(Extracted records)

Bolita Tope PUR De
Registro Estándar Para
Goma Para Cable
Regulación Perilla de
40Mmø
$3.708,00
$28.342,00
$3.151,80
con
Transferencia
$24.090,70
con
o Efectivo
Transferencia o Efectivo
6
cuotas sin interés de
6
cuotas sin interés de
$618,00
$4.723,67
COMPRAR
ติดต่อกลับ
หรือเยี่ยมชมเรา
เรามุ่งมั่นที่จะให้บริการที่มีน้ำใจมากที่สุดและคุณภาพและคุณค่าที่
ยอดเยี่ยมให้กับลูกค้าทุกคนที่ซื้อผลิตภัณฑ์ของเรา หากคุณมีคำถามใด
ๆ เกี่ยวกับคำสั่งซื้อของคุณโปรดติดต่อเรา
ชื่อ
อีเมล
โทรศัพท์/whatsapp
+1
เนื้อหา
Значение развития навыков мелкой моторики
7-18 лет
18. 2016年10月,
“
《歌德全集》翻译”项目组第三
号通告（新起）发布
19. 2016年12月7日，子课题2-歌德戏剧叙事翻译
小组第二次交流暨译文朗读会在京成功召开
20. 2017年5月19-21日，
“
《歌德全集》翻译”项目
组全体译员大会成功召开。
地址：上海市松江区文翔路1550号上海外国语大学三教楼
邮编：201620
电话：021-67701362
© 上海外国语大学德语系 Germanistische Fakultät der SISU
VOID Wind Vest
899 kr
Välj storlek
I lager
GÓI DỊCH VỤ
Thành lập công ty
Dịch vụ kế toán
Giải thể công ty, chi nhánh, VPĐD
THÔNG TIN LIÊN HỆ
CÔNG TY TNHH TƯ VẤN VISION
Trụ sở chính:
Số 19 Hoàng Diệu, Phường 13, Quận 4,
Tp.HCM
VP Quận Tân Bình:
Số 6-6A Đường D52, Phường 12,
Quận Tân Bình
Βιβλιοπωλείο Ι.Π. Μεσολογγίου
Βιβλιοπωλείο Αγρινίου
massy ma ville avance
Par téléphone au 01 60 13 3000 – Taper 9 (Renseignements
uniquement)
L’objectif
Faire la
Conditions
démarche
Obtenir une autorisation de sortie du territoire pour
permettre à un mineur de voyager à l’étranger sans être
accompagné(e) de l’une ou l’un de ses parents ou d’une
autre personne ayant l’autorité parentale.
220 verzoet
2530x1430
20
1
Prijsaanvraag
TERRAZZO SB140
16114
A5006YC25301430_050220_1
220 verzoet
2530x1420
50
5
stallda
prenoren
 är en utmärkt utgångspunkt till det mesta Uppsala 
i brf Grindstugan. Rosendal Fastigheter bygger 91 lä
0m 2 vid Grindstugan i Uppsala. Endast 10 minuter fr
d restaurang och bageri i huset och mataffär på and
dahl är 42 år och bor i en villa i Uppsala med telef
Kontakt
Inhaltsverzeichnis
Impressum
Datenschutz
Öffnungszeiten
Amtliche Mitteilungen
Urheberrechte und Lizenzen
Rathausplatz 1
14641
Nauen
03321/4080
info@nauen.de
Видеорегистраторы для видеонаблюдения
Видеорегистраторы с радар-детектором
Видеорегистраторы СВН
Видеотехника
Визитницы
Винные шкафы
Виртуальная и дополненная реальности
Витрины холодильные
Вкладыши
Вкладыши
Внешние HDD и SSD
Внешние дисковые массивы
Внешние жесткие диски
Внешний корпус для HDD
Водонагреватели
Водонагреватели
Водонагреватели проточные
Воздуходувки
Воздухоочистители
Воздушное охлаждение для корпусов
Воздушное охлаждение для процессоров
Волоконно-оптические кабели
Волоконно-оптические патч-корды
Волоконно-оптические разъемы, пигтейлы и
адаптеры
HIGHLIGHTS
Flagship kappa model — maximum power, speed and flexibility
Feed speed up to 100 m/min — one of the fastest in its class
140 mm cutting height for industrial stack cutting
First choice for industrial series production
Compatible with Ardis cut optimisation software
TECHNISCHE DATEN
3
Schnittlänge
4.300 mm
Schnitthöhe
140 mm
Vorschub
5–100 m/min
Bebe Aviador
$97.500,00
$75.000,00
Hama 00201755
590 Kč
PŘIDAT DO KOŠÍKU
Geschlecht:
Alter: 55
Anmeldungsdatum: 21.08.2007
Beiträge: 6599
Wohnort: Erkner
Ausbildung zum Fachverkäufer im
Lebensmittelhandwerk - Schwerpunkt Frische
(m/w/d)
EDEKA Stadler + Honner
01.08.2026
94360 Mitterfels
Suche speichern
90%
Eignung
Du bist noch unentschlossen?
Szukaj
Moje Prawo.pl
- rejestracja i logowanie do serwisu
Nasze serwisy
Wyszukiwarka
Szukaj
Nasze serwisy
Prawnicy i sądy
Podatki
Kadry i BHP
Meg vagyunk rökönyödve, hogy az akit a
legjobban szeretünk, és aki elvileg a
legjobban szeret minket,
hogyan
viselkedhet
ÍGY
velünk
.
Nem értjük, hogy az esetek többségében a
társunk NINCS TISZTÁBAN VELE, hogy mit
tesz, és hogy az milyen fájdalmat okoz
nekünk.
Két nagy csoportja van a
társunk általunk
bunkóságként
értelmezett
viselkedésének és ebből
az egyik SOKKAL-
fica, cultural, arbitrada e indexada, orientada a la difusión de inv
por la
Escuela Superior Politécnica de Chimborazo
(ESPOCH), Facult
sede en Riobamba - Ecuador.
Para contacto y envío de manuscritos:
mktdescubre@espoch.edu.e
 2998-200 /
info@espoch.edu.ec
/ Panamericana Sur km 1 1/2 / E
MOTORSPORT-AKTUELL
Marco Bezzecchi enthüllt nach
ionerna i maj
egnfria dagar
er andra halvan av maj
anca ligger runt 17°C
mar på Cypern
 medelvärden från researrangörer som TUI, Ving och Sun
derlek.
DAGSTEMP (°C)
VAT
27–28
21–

» **Exercise description**
From the records above, print exactly the lines that run from the line with "accompagné(e) de l’une" to the line with "Wyszukiwarka", inclusive.

» **Answer area**
accompagné(e) de l’une ou l’un de ses parents ou d’une
autre personne ayant l’autorité parentale.
220 verzoet
2530x1430
20
1
Prijsaanvraag
TERRAZZO SB140
16114
A5006YC25301430_050220_1
220 verzoet
2530x1420
50
5
stallda
prenoren
 är en utmärkt utgångspunkt till det mesta Uppsala 
i brf Grindstugan. Rosendal Fastigheter bygger 91 lä
0m 2 vid Grindstugan i Uppsala. Endast 10 minuter fr
d restaurang och bageri i huset och mataffär på and
dahl är 42 år och bor i en villa i Uppsala med telef
Kontakt
Inhaltsverzeichnis
Impressum
Datenschutz
Öffnungszeiten
Amtliche Mitteilungen
Urheberrechte und Lizenzen
Rathausplatz 1
14641
Nauen
03321/4080
info@nauen.de
Видеорегистраторы для видеонаблюдения
Видеорегистраторы с радар-детектором
Видеорегистраторы СВН
Видеотехника
Визитницы
Винные шкафы
Виртуальная и дополненная реальности
Витрины холодильные
Вкладыши
Вкладыши
Внешние HDD и SSD
Внешние дисковые массивы
Внешние жесткие диски
Внешний корпус для HDD
Водонагреватели
Водонагреватели
Водонагреватели проточные
Воздуходувки
Воздухоочистители
Воздушное охлаждение для корпусов
Воздушное охлаждение для процессоров
Волоконно-оптические кабели
Волоконно-оптические патч-корды
Волоконно-оптические разъемы, пигтейлы и
адаптеры
HIGHLIGHTS
Flagship kappa model — maximum power, speed and flexibility
Feed speed up to 100 m/min — one of the fastest in its class
140 mm cutting height for industrial stack cutting
First choice for industrial series production
Compatible with Ardis cut optimisation software
TECHNISCHE DATEN
3
Schnittlänge
4.300 mm
Schnitthöhe
140 mm
Vorschub
5–100 m/min
Bebe Aviador
$97.500,00
$75.000,00
Hama 00201755
590 Kč
PŘIDAT DO KOŠÍKU
Geschlecht:
Alter: 55
Anmeldungsdatum: 21.08.2007
Beiträge: 6599
Wohnort: Erkner
Ausbildung zum Fachverkäufer im
Lebensmittelhandwerk - Schwerpunkt Frische
(m/w/d)
EDEKA Stadler + Honner
01.08.2026
94360 Mitterfels
Suche speichern
90%
Eignung
Du bist noch unentschlossen?
Szukaj
Moje Prawo.pl
- rejestracja i logowanie do serwisu
Nasze serwisy
Wyszukiwarka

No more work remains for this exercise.